First Dinkins HBCU Coaching Grants to be awarded
As part of HBCU Live at the 2021 US Open, a new event celebrating Historically Black Colleges and Universities at America’s Grand Slam, the USTA announced the start of the David N. Dinkins HBCU Coaching Grant.
The program encourages and enables HBCU players to become certified tennis coaches, providing a valuable personal and professional development opportunity and an important step to a potential career path in tennis.
Linked with free coaching workshops for college tennis players—run by USTA-U in partnership with the ITA—grants of up to $2,500 are available for HBCUs that have at least five players and/or uncertified coaches complete the training.
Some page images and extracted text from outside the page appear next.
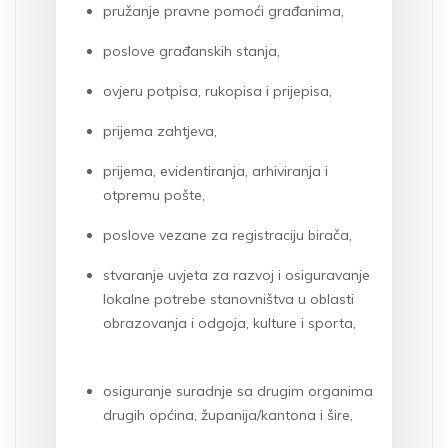
pružanje pravne pomoći građanima,
poslove građanskih stanja,
ovjeru potpisa, rukopisa i prijepisa,
prijema zahtjeva,
prijema, evidentiranja, arhiviranja i
otpremu pošte,
poslove vezane za registraciju birača,
stvaranje uvjeta za razvoj i osiguravanje
lokalne potrebe stanovništva u oblasti
obrazovanja i odgoja, kulture i sporta,
osiguranje suradnje sa drugim organima
drugih općina, županija/kantona i šire,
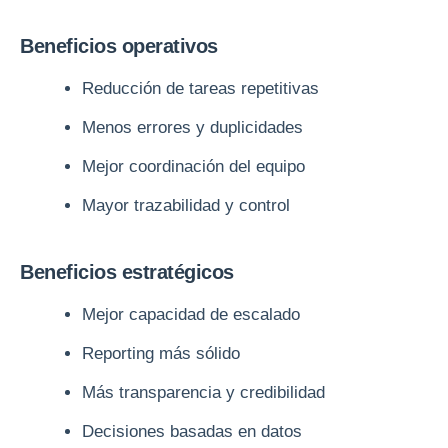
Beneficios operativos
Reducción de tareas repetitivas
Menos errores y duplicidades
Mejor coordinación del equipo
Mayor trazabilidad y control
Beneficios estratégicos
Mejor capacidad de escalado
Reporting más sólido
Más transparencia y credibilidad
Decisiones basadas en datos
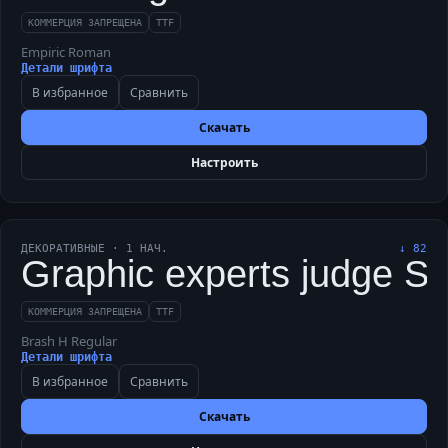
КОММЕРЦИЯ ЗАПРЕЩЕНА
TTF
Empiric Roman
Детали шрифта
В избранное
Сравнить
Скачать
Настроить
ДЕКОРАТИВНЫЕ
·
1
НАЧ.
↓
82
Graphic experts judge Shri
КОММЕРЦИЯ ЗАПРЕЩЕНА
TTF
Brash H Regular
Детали шрифта
В избранное
Сравнить
Скачать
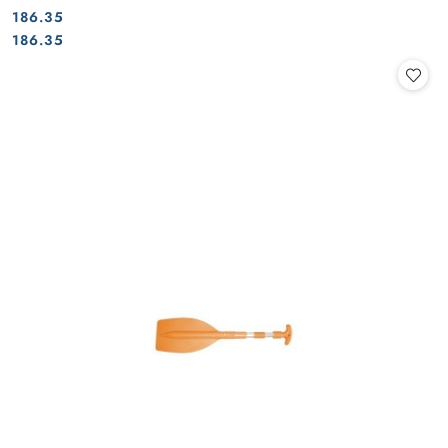
186.35
Cena:
Cena:
186.35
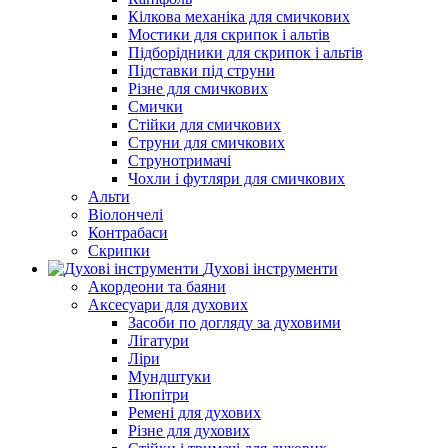
Кілкова механіка для смичкових
Мостики для скрипок і альтів
Підборiдники для скрипок і альтів
Підставки під струни
Різне для смичкових
Смички
Стійки для смичкових
Струни для смичкових
Струнотримачі
Чохли і футляри для смичкових
Альти
Віолончелі
Контрабаси
Скрипки
Духові інструменти
Акордеони та баяни
Аксесуари для духових
Засоби по догляду за духовими
Лігатури
Ліри
Мундштуки
Пюпітри
Ремені для духових
Різне для духових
The first of these grants will soon be awarded, with Jackson State, Alcorn State, Howard University and Johnson C. Smith University earmarked as early recipients.
Coach Gabrielle Moore had the entirety of both her Jackson State men’s and women’s teams—16 athletes in total—attend a two-day workshop on the school’s Mississippi campus (pictured above).
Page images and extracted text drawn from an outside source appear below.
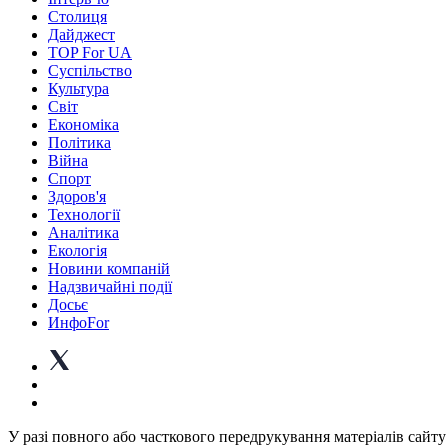
Столиця
Дайджест
TOP For UA
Суспiльство
Культура
Світ
Економіка
Політика
Війна
Спорт
Здоров'я
Технології
Аналітика
Екологія
Новини компаній
Надзвичайні події
Досьє
ИнфоFor
У разі повного або часткового передрукування матеріалів сайту 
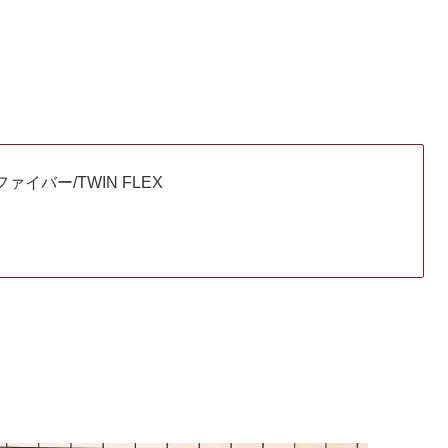
イバー/TWIN FLEX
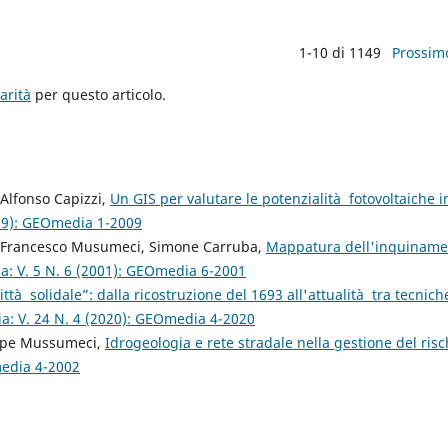
1-10 di 1149
Prossim
arità
per questo articolo.
Alfonso Capizzi,
Un GIS per valutare le potenzialità fotovoltaiche i
09): GEOmedia 1-2009
, Francesco Musumeci, Simone Carruba,
Mappatura dell'inquiname
: V. 5 N. 6 (2001): GEOmedia 6-2001
ittà solidale”: dalla ricostruzione del 1693 all'attualità tra tecnich
: V. 24 N. 4 (2020): GEOmedia 4-2020
eppe Mussumeci,
Idrogeologia e rete stradale nella gestione del risc
media 4-2002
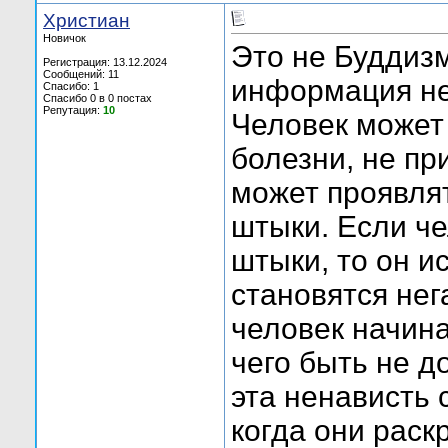
Христиан
Новичок
Это не Буддизм
Регистрация: 13.12.2024
Сообщений: 11
информация н
Спасибо: 1
Спасибо 0 в 0 постах
Репутация:
10
Человек может
болезни, не пр
может проявлят
штыки. Если че
штыки, то он и
становятся нега
человек начина
чего быть не д
эта ненависть 
когда они раск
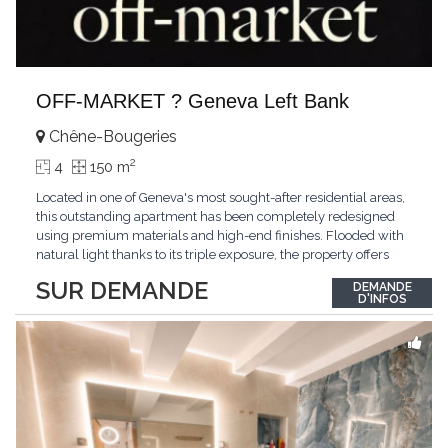
OFF-MARKET ? Geneva Left Bank
Chêne-Bougeries
2
4
150 m
Located in one of Geneva's most sought-after residential areas,
this outstanding apartment has been completely redesigned
using premium materials and high-end finishes. Flooded with
natural light thanks to its triple exposure, the property offers
generous living spaces, two bedrooms including a magnificent
SUR DEMANDE
DEMANDE
master suite, elegant reception areas, and a spacious terrace
D'INFOS
overlooking a peaceful and green
...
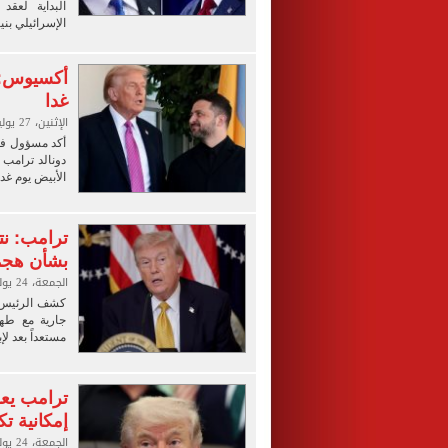
البداية لعقد
الإسرائيلي بنيا
أكسيوس: ت
غدا
الإثنين، 27 يوليو 2026 12:33 م
أكد مسؤول فى
دونالد ترامب
الأبيض يوم غد ا
ترامب: نتف
بشأن هجم
الجمعة، 24 يوليو 2026 10:57 م
كشف الرئيس ا
جارية مع طهر
مستعداً بعد لإب
ترامب يعق
إمكانية ت
الجمعة، 24 يوليو 2026 10:40 م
To date, the sessions have welcomed 147 participants across eight host schools, with 12 total schools involved. A total of eight HBCUs have been represented as attendees.
“The workshop went really well,” said Moore. “Our student-athletes got to see a side that they really don't understand or see as far as coaching and how to put the pieces together.
“For them to get to be in our position as coaches, and then to have to come together and work as a team—it was a great experience for them.”
Many of Moore’s student-athletes had prior experience in coaching at summer camps, and they now have the opportunity to achieve Level 1 coaching certifications from both the PTR and USPTA to go along with it.
“It was kind of like a team bonding experience for them to work together in groups, work with people maybe they haven't worked with, as far as the men and women,” Moore explained. “They were mixing up as teams, having to plan a practice or plan a drill together. It was interesting to see how their minds work and how they operate in that setting.”
The workshop is both theoretical and practical, combining online courses with on-court work, with students working together in teams and putting their own drills into play. The program ends with a practical test, as students are tasked with instructing a lesson of their own.
As her players were exposed to the intricacies of coaching, Moore found the workshop had many lasting benefits beyond its primary purpose.
In addition to her student-athletes gaining an appreciation for what their coaches do on a daily basis, Moore found that the experience improved the communication and attention to detail from her players on the court.
“I've seen a change in their perspective in that they're more involved in detail as far as what they want to do and how they want to do, compared to before where they kind of just let me lead," she shared.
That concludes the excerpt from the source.